Australia’s prices rose more than 6 percent in the second quarter, the biggest spike in two decades, bolstering the case for interest rate hikes by the country’s central bank.
Inflation for the year through June rose to 6.1 percent, the highest since 2001 and up from 5.1 percent in the second quarter, the Australian Bureau of Statistics said on Wednesday.
The country’s consumer price index (CPI) jumped 1.8 percent on a quarterly basis, just shy of market forecasts.
Inflation last year came in at 3.5 percent.
The surging prices are likely to bolster expectations that the Reserve Bank of Australia will hike its benchmark interest rate for a fourth consecutive time at its next monthly board meeting on August 2.
The central bank rolled out hikes of half a percentage point at its July and June meetings, following a quarter of a percentage point increase in May.
Treasurer Jim Chalmers warned that inflation would rise further.
“We are not surprised to see inflation north of 6 percent, but it’s still confronting,” Chalmers said. “Inflation is high and rising. It will get tougher before it starts to ease.”

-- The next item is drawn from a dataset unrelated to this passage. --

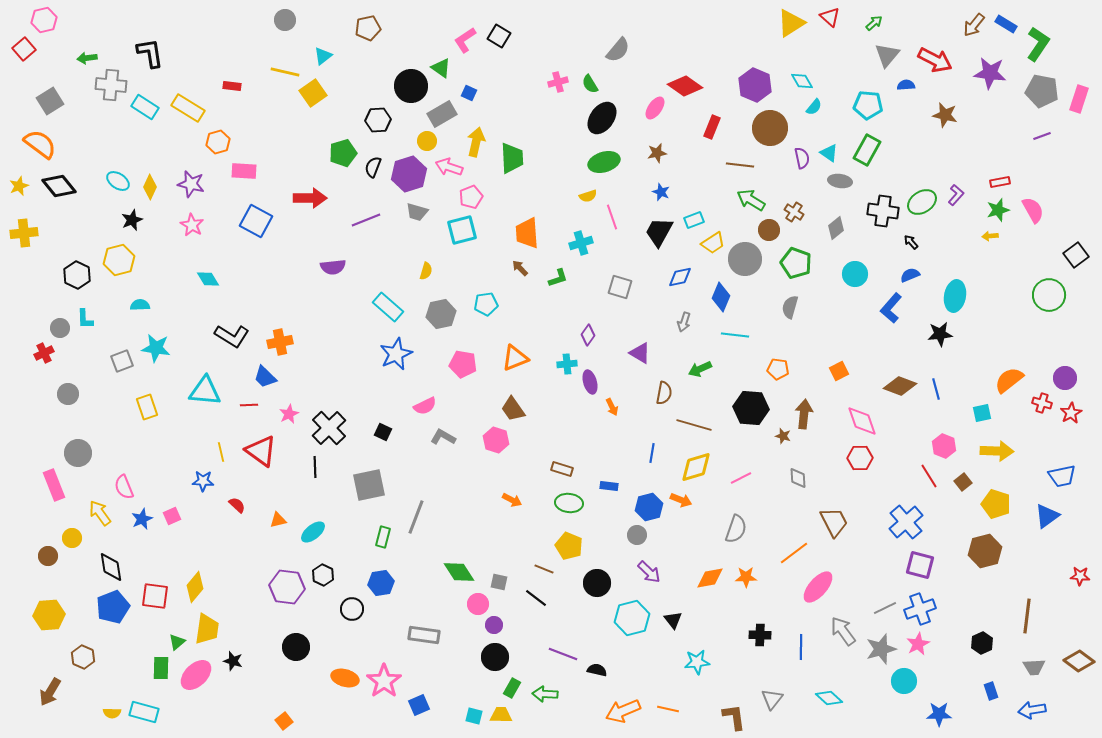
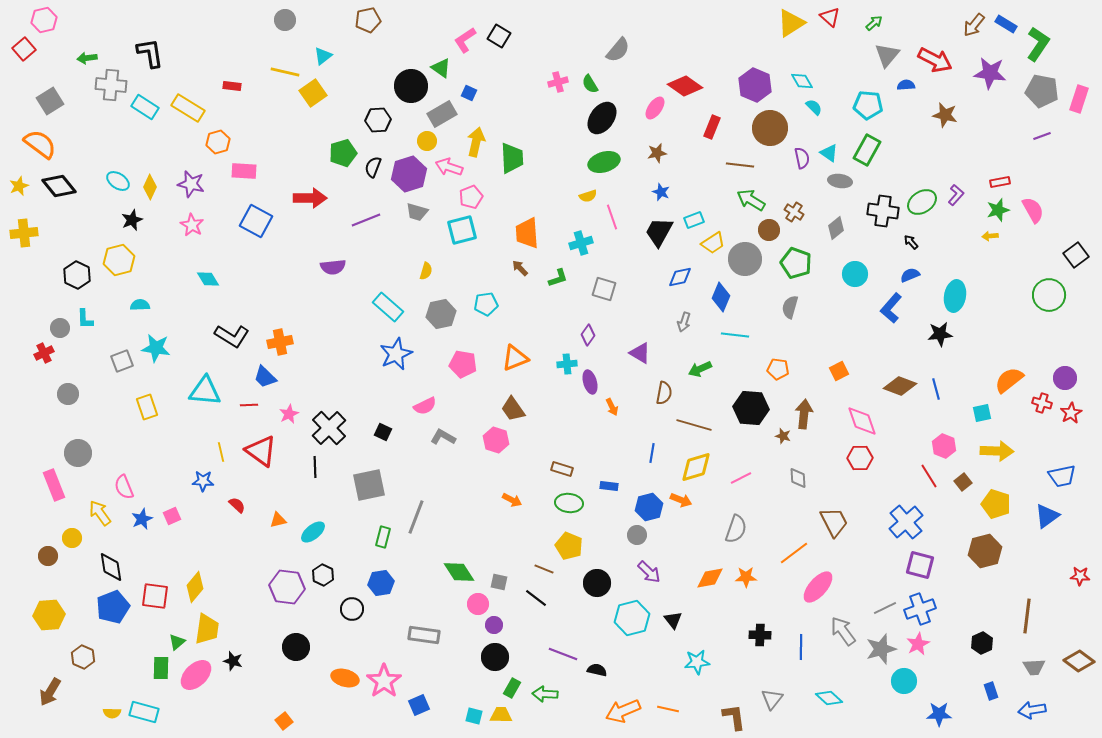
brown pentagon at (368, 28): moved 8 px up
cyan semicircle at (814, 107): rotated 84 degrees counterclockwise
gray square at (620, 287): moved 16 px left, 2 px down
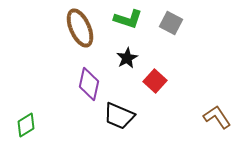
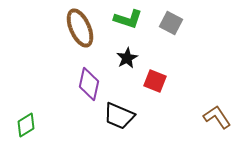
red square: rotated 20 degrees counterclockwise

Chalmers, who was elected as part of the centre-left Labor Party government that took office in May, is on Thursday expected to outline to Parliament an economic outlook that has deteriorated significantly since the previous government announced its economic plan in March.
In March, Australia’s gross debt as a share of the economy was forecast to peak in mid-2025 at 44.9 percent, or 1.117 trillion Australian dollars ($773.2bn). Net debt — gross debt less the value of selected financial assets — was predicted to peak at 33.1 percent of gross domestic product, or 864.7 billion Australian dollars ($598.5bn), a year later.